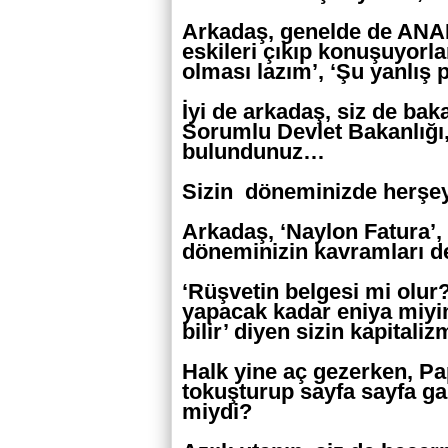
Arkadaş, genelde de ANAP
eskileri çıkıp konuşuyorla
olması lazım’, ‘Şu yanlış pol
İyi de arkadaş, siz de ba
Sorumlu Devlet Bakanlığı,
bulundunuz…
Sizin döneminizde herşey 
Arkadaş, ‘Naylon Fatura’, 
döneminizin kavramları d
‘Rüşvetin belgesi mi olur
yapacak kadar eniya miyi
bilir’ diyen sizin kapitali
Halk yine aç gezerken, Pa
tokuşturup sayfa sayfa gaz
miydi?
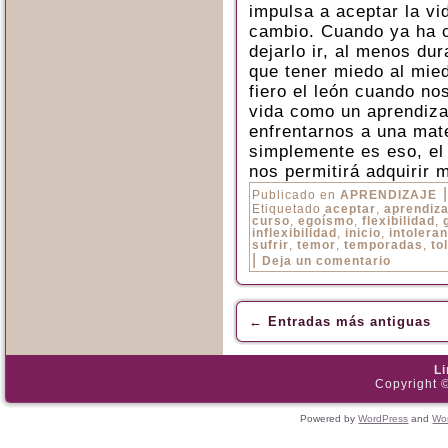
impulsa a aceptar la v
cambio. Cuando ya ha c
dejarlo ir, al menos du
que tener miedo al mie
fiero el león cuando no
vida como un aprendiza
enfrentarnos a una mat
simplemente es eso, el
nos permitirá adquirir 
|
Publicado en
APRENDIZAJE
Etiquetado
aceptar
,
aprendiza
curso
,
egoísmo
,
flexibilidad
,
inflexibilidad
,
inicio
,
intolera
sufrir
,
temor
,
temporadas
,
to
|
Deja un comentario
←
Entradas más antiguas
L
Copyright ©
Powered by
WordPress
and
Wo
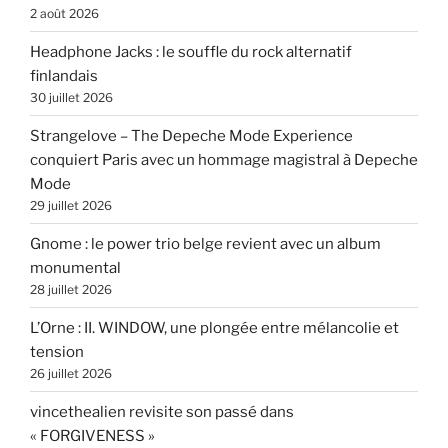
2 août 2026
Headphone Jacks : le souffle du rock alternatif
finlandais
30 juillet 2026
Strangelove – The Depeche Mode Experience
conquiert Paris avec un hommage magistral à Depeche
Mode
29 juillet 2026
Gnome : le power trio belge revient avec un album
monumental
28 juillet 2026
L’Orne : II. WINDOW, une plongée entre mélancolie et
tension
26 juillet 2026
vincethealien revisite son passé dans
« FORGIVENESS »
═══
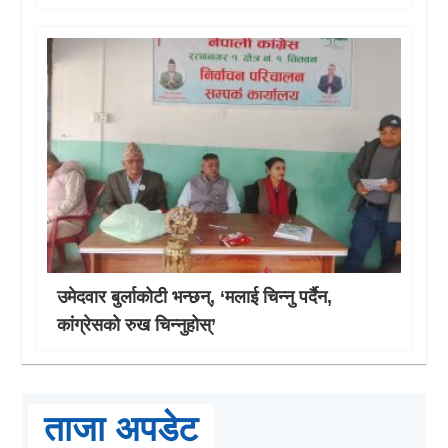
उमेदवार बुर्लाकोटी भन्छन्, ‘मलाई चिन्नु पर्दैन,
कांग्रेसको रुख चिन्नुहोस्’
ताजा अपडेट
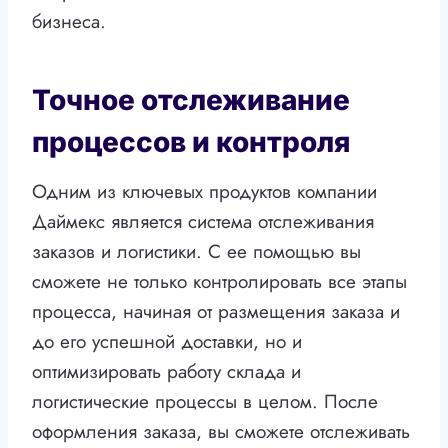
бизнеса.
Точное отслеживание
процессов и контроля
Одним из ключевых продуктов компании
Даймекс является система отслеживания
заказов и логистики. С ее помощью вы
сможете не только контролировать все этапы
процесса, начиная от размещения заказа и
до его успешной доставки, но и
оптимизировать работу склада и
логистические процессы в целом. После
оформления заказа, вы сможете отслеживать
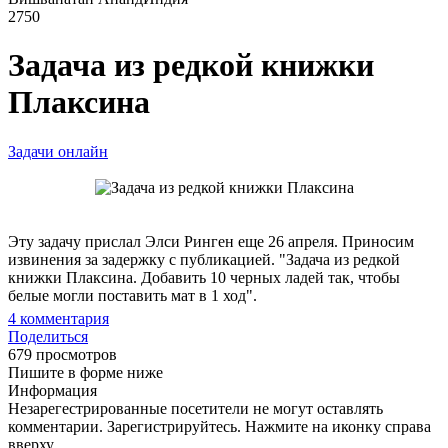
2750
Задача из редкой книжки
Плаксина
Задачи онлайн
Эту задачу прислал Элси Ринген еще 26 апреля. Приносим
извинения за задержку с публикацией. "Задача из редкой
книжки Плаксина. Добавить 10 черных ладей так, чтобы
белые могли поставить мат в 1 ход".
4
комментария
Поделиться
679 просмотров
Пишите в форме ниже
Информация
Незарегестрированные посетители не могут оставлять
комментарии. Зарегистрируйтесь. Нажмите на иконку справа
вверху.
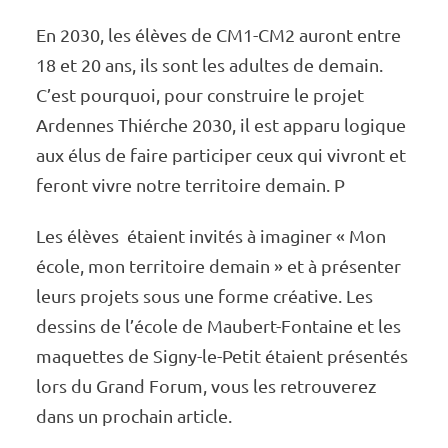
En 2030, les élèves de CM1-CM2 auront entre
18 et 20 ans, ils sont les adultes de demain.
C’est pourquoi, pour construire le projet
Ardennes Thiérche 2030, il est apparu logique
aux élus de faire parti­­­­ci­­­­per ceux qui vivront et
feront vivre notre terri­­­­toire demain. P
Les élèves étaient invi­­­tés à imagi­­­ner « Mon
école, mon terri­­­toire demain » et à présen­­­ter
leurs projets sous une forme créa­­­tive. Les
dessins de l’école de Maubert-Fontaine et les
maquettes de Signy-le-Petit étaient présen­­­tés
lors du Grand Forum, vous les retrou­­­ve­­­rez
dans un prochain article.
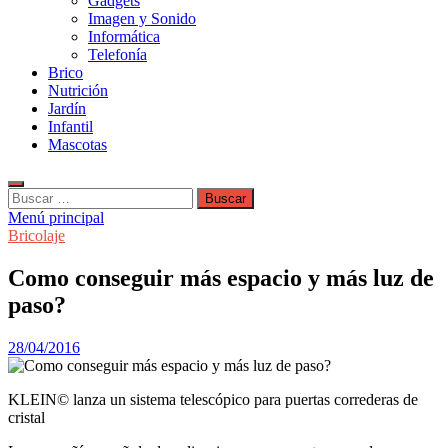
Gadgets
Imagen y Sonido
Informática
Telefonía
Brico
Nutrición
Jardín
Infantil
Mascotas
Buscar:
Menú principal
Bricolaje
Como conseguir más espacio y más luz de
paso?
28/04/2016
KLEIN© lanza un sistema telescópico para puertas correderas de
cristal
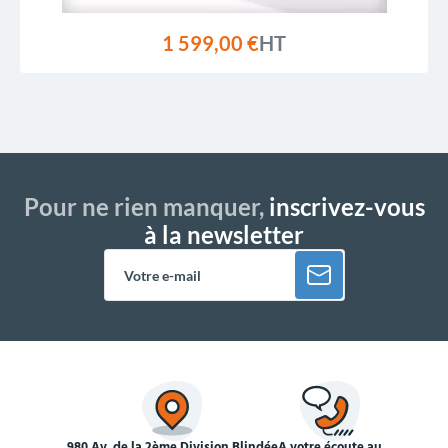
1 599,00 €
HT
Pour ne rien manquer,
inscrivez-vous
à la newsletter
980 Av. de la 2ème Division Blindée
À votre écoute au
═══
— TASK DESCRIPTION —
All lines of the records above with the word "Mode" in them are to be copied.

— SOLUTION BELOW —
Strangelove – The Depeche Mode Experience
Mode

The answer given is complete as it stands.